I gave it the preliminary spin, And poured on water (tears it might have been); And when it almost gayly jumped and flowed, A Father-Time-like man got on and rode, Armed with a scythe and spectacles that glowed. He turned on will-power to increase the load And slow me down—and I abruptly slowed, Like coming to a sudden railroad station. I changed from hand to hand in desperation. I wondered what machine of ages gone This represented an improvement on. For all I knew it may have sharpened spears And arrowheads itself. Much use for years Had gradually worn it an oblate Spheroid that kicked and struggled in its gait, Appearing to return me hate for hate; (But I forgive it now as easily As any other boyhood enemy Whose pride has failed to get him anywhere). I wondered who it was the man thought ground-- The one who held the wheel back or the one Who gave his life to keep it going round? I wondered if he really thought it fair For him to have the say when we were done. Such were the bitter thoughts to which I turned.
Not for myself was I so much concerned. Oh no!--although, of course, I could have found A better way to pass the afternoon Than grinding discord out of a grindstone, And beating insects at their gritty tune. Nor was I for the man so much concerned.

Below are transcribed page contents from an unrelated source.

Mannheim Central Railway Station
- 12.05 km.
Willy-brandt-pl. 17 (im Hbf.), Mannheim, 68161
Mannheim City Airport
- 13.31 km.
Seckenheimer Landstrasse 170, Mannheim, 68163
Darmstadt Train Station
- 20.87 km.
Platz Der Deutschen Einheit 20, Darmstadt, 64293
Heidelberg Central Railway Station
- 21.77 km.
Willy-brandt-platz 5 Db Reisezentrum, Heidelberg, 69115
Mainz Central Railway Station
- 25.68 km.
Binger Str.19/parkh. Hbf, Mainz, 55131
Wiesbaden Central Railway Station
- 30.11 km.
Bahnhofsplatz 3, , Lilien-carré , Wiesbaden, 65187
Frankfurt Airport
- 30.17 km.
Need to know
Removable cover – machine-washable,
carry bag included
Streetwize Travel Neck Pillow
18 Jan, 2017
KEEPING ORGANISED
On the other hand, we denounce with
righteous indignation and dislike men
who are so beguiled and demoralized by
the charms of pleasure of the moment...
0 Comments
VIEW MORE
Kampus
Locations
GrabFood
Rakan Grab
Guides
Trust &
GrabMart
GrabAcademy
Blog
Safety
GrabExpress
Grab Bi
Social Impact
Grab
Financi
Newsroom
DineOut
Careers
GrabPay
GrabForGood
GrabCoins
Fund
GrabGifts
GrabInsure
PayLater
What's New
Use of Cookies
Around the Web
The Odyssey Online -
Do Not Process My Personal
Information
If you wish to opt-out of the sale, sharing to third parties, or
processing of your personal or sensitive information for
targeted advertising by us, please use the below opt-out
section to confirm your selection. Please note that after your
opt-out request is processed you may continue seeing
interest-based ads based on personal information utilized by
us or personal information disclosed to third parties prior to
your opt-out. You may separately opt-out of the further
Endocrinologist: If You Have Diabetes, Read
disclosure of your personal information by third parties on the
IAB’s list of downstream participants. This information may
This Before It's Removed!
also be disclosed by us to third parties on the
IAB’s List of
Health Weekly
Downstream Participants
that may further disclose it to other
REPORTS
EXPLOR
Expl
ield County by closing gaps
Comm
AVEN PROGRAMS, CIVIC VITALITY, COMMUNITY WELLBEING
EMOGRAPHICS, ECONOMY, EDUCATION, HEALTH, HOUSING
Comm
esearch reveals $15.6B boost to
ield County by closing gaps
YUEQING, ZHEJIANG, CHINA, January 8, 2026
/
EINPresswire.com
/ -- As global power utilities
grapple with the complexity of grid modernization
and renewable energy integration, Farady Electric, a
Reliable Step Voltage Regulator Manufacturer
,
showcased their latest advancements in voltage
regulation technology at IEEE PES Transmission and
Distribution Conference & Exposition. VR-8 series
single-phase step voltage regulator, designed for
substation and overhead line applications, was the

Once when the grindstone almost jumped its bearing It looked as if he might be badly thrown And wounded on his blade. So far from caring, I laughed inside, and only cranked the faster, (It ran as if it wasn’t greased but glued); I’d welcome any moderate disaster That might be calculated to postpone What evidently nothing could conclude. The thing that made me more and more afraid Was that we’d ground it sharp and hadn’t known, And now were only wasting precious blade. And when he raised it dripping once and tried The creepy edge of it with wary touch, And viewed it over his glasses funny-eyed, Only disinterestedly to decide It needed a turn more, I could have cried Wasn’t there danger of a turn too much? Mightn’t we make it worse instead of better? I was for leaving something to the whetter. What if it wasn’t all it should be? I’d Be satisfied if he’d be satisfied.